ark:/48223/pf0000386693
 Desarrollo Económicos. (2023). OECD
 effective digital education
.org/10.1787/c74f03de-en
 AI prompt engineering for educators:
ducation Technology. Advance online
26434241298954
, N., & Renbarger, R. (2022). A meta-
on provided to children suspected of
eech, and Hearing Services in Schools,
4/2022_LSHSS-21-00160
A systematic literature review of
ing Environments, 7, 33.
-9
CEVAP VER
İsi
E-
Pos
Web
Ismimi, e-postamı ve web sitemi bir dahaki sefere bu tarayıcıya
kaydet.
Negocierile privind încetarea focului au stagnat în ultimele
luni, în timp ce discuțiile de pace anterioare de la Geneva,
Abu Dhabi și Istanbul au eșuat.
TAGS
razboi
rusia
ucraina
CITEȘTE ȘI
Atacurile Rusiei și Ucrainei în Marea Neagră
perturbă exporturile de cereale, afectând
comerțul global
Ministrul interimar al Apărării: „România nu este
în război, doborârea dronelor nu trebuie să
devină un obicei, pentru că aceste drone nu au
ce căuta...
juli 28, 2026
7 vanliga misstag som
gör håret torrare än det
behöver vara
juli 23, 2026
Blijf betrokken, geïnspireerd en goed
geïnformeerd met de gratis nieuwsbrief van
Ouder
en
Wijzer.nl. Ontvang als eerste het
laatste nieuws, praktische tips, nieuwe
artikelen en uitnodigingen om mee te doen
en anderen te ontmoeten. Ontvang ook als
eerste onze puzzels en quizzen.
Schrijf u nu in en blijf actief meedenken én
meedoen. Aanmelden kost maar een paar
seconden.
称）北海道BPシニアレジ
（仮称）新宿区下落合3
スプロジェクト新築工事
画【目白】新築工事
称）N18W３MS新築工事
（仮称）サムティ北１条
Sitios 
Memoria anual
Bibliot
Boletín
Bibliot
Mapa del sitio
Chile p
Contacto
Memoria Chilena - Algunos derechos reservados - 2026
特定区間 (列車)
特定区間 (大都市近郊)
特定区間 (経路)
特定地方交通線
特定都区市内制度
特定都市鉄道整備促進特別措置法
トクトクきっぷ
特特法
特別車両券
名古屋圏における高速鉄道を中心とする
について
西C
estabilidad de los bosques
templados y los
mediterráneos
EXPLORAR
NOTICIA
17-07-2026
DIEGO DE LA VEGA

**********

--- Your goal ---
All of the material above should be transcribed exactly, with no line omitted.

--- Solution for this exercise ---
ark:/48223/pf0000386693
 Desarrollo Económicos. (2023). OECD
 effective digital education
.org/10.1787/c74f03de-en
 AI prompt engineering for educators:
ducation Technology. Advance online
26434241298954
, N., & Renbarger, R. (2022). A meta-
on provided to children suspected of
eech, and Hearing Services in Schools,
4/2022_LSHSS-21-00160
A systematic literature review of
ing Environments, 7, 33.
-9
CEVAP VER
İsi
E-
Pos
Web
Ismimi, e-postamı ve web sitemi bir dahaki sefere bu tarayıcıya
kaydet.
Negocierile privind încetarea focului au stagnat în ultimele
luni, în timp ce discuțiile de pace anterioare de la Geneva,
Abu Dhabi și Istanbul au eșuat.
TAGS
razboi
rusia
ucraina
CITEȘTE ȘI
Atacurile Rusiei și Ucrainei în Marea Neagră
perturbă exporturile de cereale, afectând
comerțul global
Ministrul interimar al Apărării: „România nu este
în război, doborârea dronelor nu trebuie să
devină un obicei, pentru că aceste drone nu au
ce căuta...
juli 28, 2026
7 vanliga misstag som
gör håret torrare än det
behöver vara
juli 23, 2026
Blijf betrokken, geïnspireerd en goed
geïnformeerd met de gratis nieuwsbrief van
Ouder
en
Wijzer.nl. Ontvang als eerste het
laatste nieuws, praktische tips, nieuwe
artikelen en uitnodigingen om mee te doen
en anderen te ontmoeten. Ontvang ook als
eerste onze puzzels en quizzen.
Schrijf u nu in en blijf actief meedenken én
meedoen. Aanmelden kost maar een paar
seconden.
称）北海道BPシニアレジ
（仮称）新宿区下落合3
スプロジェクト新築工事
画【目白】新築工事
称）N18W３MS新築工事
（仮称）サムティ北１条
Sitios 
Memoria anual
Bibliot
Boletín
Bibliot
Mapa del sitio
Chile p
Contacto
Memoria Chilena - Algunos derechos reservados - 2026
特定区間 (列車)
特定区間 (大都市近郊)
特定区間 (経路)
特定地方交通線
特定都区市内制度
特定都市鉄道整備促進特別措置法
トクトクきっぷ
特特法
特別車両券
名古屋圏における高速鉄道を中心とする
について
西C
estabilidad de los bosques
templados y los
mediterráneos
EXPLORAR
NOTICIA
17-07-2026
DIEGO DE LA VEGA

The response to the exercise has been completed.